In chapter 10 of Exodus, God reveals that it was He Who hardened the hearts of Pharaoh's officials. He also reveals another reason why: "...so that I may perform these miraculous signs of Mine among them that you may tell your children and grandchildren how I dealt harshly with the Egyptians and how I performed My signs among them, and that you may know that I am the Lord."

Pharaoh's officials tried to speak some sense to the president of Egypt after Moses and Aaron delivered the latest threat (locusts everywhere): "HOw long will this man be a snare to us? Let the people go, so that they may worship the Lord their God. Do you not yet realize that Egypt is ruined?"

Then Moses and Aaron were summoned back to Pharaoh. I wonder who did the summoning. Some goofball powernut or some soldiers? Or maybe both. I wonder what Moses and Aaron were thinking as they walked back to where Pharaoh was...

"Go, worship the Lord your God," said Pharaoh. "But just who will be going?"

Moses answered him. (Isn't that different? Moses was doing some talking finally!!) "We will go with our young and old, with our sons and daughters, and with our flocks and herds, because we are to celebrate a festival to the Lord."

Pharaoh again got religious and told Moses and Aaron that he had sinned against the Lord. "Now forgive my sin once more and pray to the Lord your God to take this deadly plague away from me."

These crazy plagues were one of a kind catastrophies that were devestating Egypt. I wonder how other world leaders viewed these circumstances when they heard about them...

The Lord took away the locusts with a strong wind that carried them out and into the Red Sea. But Pharaoh's heart hardened once again. The next plague was darkness -- "darkness that can be felt." What kind of darkness is that? That is the perfect gothic music album title, isn't it? Darkness That Can Be Felt -- the new album by Gothic Undertones available everywhere on May 22.

"No one could see anyone else or leave his place for three days. Yet all the Israelites had light in the places where they lived." What?! Can you imagine that? Darkness covered the land like a blanket, but there were pockets where light was shining in? That is unreal! I would love to have seen that (from an outside observer's standpoint, of course -- maybe during on of Heaven's "History Nights," where God flattens a cloud and projects a high definition image against it to show us "what really happened" on November 22, 1963, and this night-at-day part of the Exodus, etc).

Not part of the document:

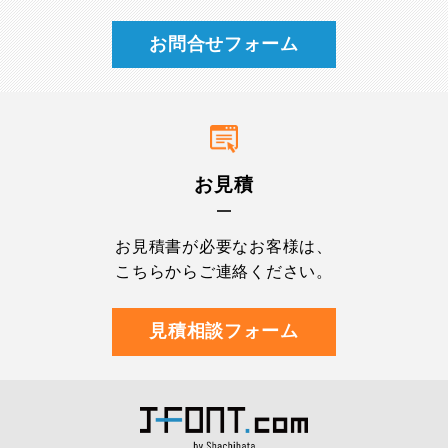
お問合せフォーム
お見積
お見積書が必要なお客様は、
こちらからご連絡ください。
見積相談フォーム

Pharaoh tells Moses they can go -- women, children, men, but no flocks. Moses said, "You must allow us to have sacrifices and burnt offerings to present to the Lord our God. Our livestock too must go with us; not a hoof is to be left behind. We have to use some of them in worshiping the Lord our God, and until we get there we will not know what we are to use to worship the Lord." What Moses said was true, but it was also hiding the fact that the Israelites were leaving town ... for good. It shows that telling the truth is not always revealing every single detail. I think I fall into the trap sometimes of "wanting to be real" so much that I share TOO MUCH INFORMATION, and it's not always good. I think the Bible is showing us here (and other places, like when Rahab the harlot lied to her people to save the Israelite spies) that the Law was given to man to help him live, not to force him to die and control him. David and his men ate showbread from the temple. Jesus and His disciples ate grain they picked on the Sabbath. Moses hid the truth from Pharaoh. Sometimes wisdom will have us divide the facts and the outcome is not as simple as the "letter of the law."